La strage alla marcia della pace e il voto del primo novembre hanno rafforzato la censura. Almeno 20 cronisti sono finiti di recente in prigione, con accuse legate alla legge antiterrorismo. Attivisti internazionali confermano il “deterioramento” in tema di libertà di espressione. Nel mirino il presidente Erdogan.

Istanbul (AsiaNews/Agenzie) - In Turchia è in atto una repressione sistematica della libertà di stampa, caratterizzata da censure, intimidazioni e arresti di giornalisti. La tretta è peggiorata ancora di più nelle ultime settimane, il seguito al sanguinoso attentato alla marcia della pace del 10 ottobre scorso ad Ankara in cui sono morte oltre un centinaio di persone. A lanciare l’allarme è un movimento formato da giornalisti internazionali che, nei giorni scorsi, ha compiuto una “missione di emergenza” nel Paese e che traccia un bilancio drammatico: “Molti giornalisti - afferma Barbara Trionfi, direttore esecutivo di International Press Institute - sono in prigione solo per aver svolto il proprio lavoro, che è quello di riferire le notizie all’opinione pubblica”. 

Almeno 20 giornalisti sono stati arrestati di recente, la maggior parte dei quali per accuse correlate alla famigerata “Legge antiterrorismo”. Gli arresti testimoniano una crescente pressione da parte delle autorità di governo - e dei suoi sostenitori - sulla stampa e i cronisti indipendenti. Il mese scorso decine di simpatizzanti filo-governativi hanno manifestato davanti alla sede di Hurriyet, dopo la pubblicazione di un articolo (a loro dire) denigratorio nei confronti di Erdogan; qualche giorno più tardi un editorialista del quotidiano è stato picchiato in modo brutale. 

A conclusione della missione in Turchia, i membri di International Press Institute confermano i “timori” per il progressivo “deterioramento” della libertà di stampa nel Paese e il possibile “impatto” sulle elezioni in programma il primo novembre. Durante una conferenza stampa a Istanbul, gli attivisti riferiscono che da mesi alcuni giornalisti sono rinchiusi in carcere in attesa di processo; altri sono già stati condannati per presunti legami con il Partito dei lavoratori del Kurdistan (Pkk), dichiarato fuorilegge dalle autorità di Ankara. 

L’offensiva militare contro i separatisti curdi e l’avvicinarsi delle elezioni generale, la seconda tornata in cinque mesi, hanno spinto il presidente Recep Tayyip Erdogan a stringere ancora di più le maglie della stampa. Da qui l’arresto e l’espulsione di giornalisti internazionali, l’attacco a uno dei volti più noti della stampa anti-governativa, la “propaganda del terrore” lanciata contro il quotidiano per il quale lavora. 

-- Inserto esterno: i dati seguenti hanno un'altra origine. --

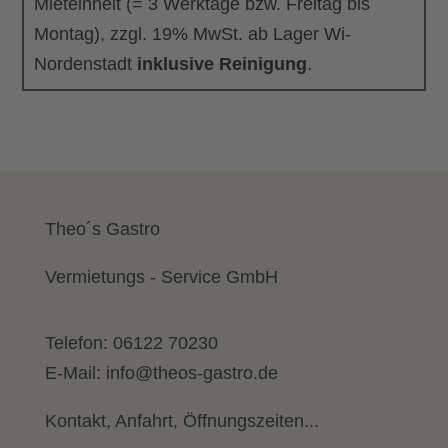
Mieteinheit (= 3 Werktage bzw. Freitag bis
Montag), zzgl. 19% MwSt. ab Lager Wi-
Nordenstadt
inklusive Reinigung
.
Theo´s Gastro
Vermietungs - Service GmbH
Telefon:
06122 70230
E-Mail:
info@theos-gastro.de
Kontakt, Anfahrt, Öffnungszeiten...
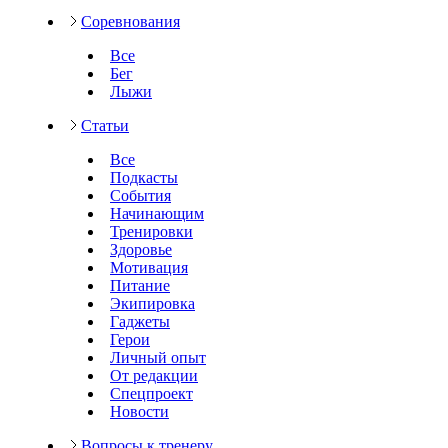
Соревнования
Все
Бег
Лыжи
Статьи
Все
Подкасты
События
Начинающим
Тренировки
Здоровье
Мотивация
Питание
Экипировка
Гаджеты
Герои
Личный опыт
От редакции
Спецпроект
Новости
Вопросы к тренеру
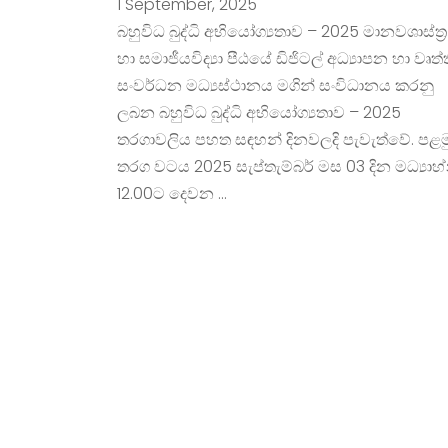
1 September, 2025
බහුවිධ බුද්ධි අභියෝග්‍යතාව – 2025 මානවශාස්ත්‍ර
හා සමාජීයවිද්‍යා පීඨයේ ඩිජිටල් අධ්‍යාපන හා වෘත්
සංවර්ධන මධ්‍යස්ථානය මගින් සංවිධානය කරනු
ලබන බහුවිධ බුද්ධි අභියෝග්‍යතාව – 2025
තරගාවලිය පහත සඳහන් දිනවලදි පැවැත්වේ. පළම
තරග වටය 2025 සැප්තැම්බර් මස 03 දින මධ්‍යාහ
12.00ට දෙවන …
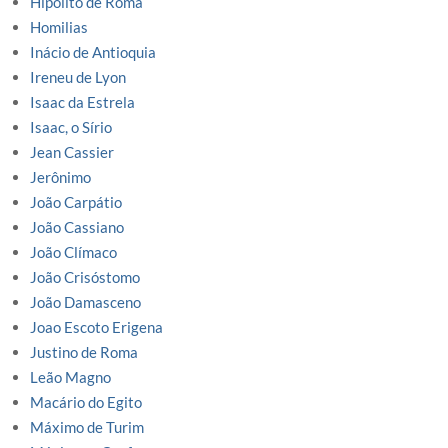
Hipólito de Roma
Homilias
Inácio de Antioquia
Ireneu de Lyon
Isaac da Estrela
Isaac, o Sírio
Jean Cassier
Jerônimo
João Carpátio
João Cassiano
João Clímaco
João Crisóstomo
João Damasceno
Joao Escoto Erigena
Justino de Roma
Leão Magno
Macário do Egito
Máximo de Turim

Già il 7 giugno scorso Erdogan aveva provocato vibranti proteste dopo aver promesso di “farla pagare a caro prezzo” al direttore del giornale laico Cumhuriyet, reo di aver pubblicato in prima pagina la notizia secondo cui vi sono prove dell’invio di armi dalla Turchia ai ribelli siriani. E ancora, a settembre la cronista olandese Frederike Geerdink è stata cacciata dopo essere stata arrestata nel corso degli scontri fra ribelli curdi e forze di sicurezza curde. 

In una nota ufficiale International Press Institute si rivolge al presidente Erdogan perché “smetta di esercitare pressioni sui proprietari e/o i direttori di giornali critici” verso il governo e “interrompa l’uso della retorica negativa e ostile volta a colpire i giornalisti”. Proprio in questi giorni il governo di Ankara ha chiesto a tutti i cronisti nazionali e internazionali di accreditarsi in un’apposita lista, per poter coprire le elezioni del prossimo novembre. 

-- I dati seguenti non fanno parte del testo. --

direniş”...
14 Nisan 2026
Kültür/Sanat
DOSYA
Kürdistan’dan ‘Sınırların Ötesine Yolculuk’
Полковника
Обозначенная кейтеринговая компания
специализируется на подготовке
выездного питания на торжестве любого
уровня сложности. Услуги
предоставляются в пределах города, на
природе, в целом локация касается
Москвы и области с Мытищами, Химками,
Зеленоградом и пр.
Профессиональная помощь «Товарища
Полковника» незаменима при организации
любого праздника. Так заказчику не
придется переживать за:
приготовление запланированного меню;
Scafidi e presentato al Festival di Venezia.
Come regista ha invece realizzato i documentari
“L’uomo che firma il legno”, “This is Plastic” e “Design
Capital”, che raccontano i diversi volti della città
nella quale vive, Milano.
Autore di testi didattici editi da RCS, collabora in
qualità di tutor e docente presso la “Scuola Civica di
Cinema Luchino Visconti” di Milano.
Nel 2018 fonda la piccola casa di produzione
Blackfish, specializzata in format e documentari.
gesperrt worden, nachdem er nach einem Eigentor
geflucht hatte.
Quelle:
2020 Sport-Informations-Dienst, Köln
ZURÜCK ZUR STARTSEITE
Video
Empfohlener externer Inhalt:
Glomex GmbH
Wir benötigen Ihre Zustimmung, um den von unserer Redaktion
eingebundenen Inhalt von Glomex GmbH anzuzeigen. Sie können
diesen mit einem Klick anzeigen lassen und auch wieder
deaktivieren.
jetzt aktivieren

Secondo quanto riferisce il Comitato internazionale per la protezione dei giornalisti, per ben due anni (2012 e 2013) la Turchia ha detenuto il poco ambito primato di Paese con il maggior numero di giornalisti arrestati, superando in classifica sia l’Iran che la Cina. Nell’ultimo anno la situazione è di poco migliorata e la Turchia è scesa in decima posizione per numero di fermi. Tuttavia, secondo i proclami del presidente Erdogan la Turchia “è la nazione con la maggiore libertà di stampa al mondo”. Un assunto smentito anche da Reporters senza frontiere, che piazza il Paese al 149mo posto su 180 (dati del 2015) in tema di libertà di stampa, con un “aumento pericoloso della censura”.